How to complete this task: Restate word for word the line containing "Afsluttende tanker" and each line that follows it, through the last line below, and nothing else.

Data excerpts:
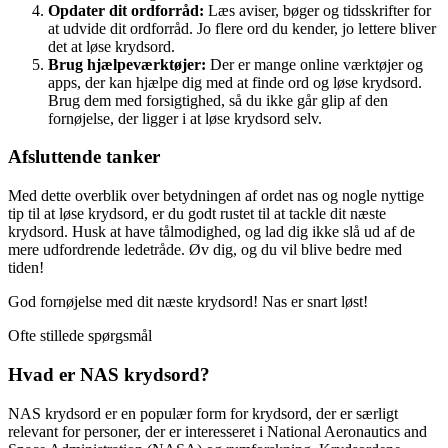
Opdater dit ordforråd:
Læs aviser, bøger og tidsskrifter for
at udvide dit ordforråd. Jo flere ord du kender, jo lettere bliver
det at løse krydsord.
Brug hjælpeværktøjer:
Der er mange online værktøjer og
apps, der kan hjælpe dig med at finde ord og løse krydsord.
Brug dem med forsigtighed, så du ikke går glip af den
fornøjelse, der ligger i at løse krydsord selv.
Afsluttende tanker
Med dette overblik over betydningen af ordet nas og nogle nyttige
tip til at løse krydsord, er du godt rustet til at tackle dit næste
krydsord. Husk at have tålmodighed, og lad dig ikke slå ud af de
mere udfordrende ledetråde. Øv dig, og du vil blive bedre med
tiden!
God fornøjelse med dit næste krydsord! Nas er snart løst!
Ofte stillede spørgsmål
Hvad er NAS krydsord?
NAS krydsord er en populær form for krydsord, der er særligt
relevant for personer, der er interesseret i National Aeronautics and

Exercise response:
Afsluttende tanker
Med dette overblik over betydningen af ordet nas og nogle nyttige
tip til at løse krydsord, er du godt rustet til at tackle dit næste
krydsord. Husk at have tålmodighed, og lad dig ikke slå ud af de
mere udfordrende ledetråde. Øv dig, og du vil blive bedre med
tiden!
God fornøjelse med dit næste krydsord! Nas er snart løst!
Ofte stillede spørgsmål
Hvad er NAS krydsord?
NAS krydsord er en populær form for krydsord, der er særligt
relevant for personer, der er interesseret i National Aeronautics and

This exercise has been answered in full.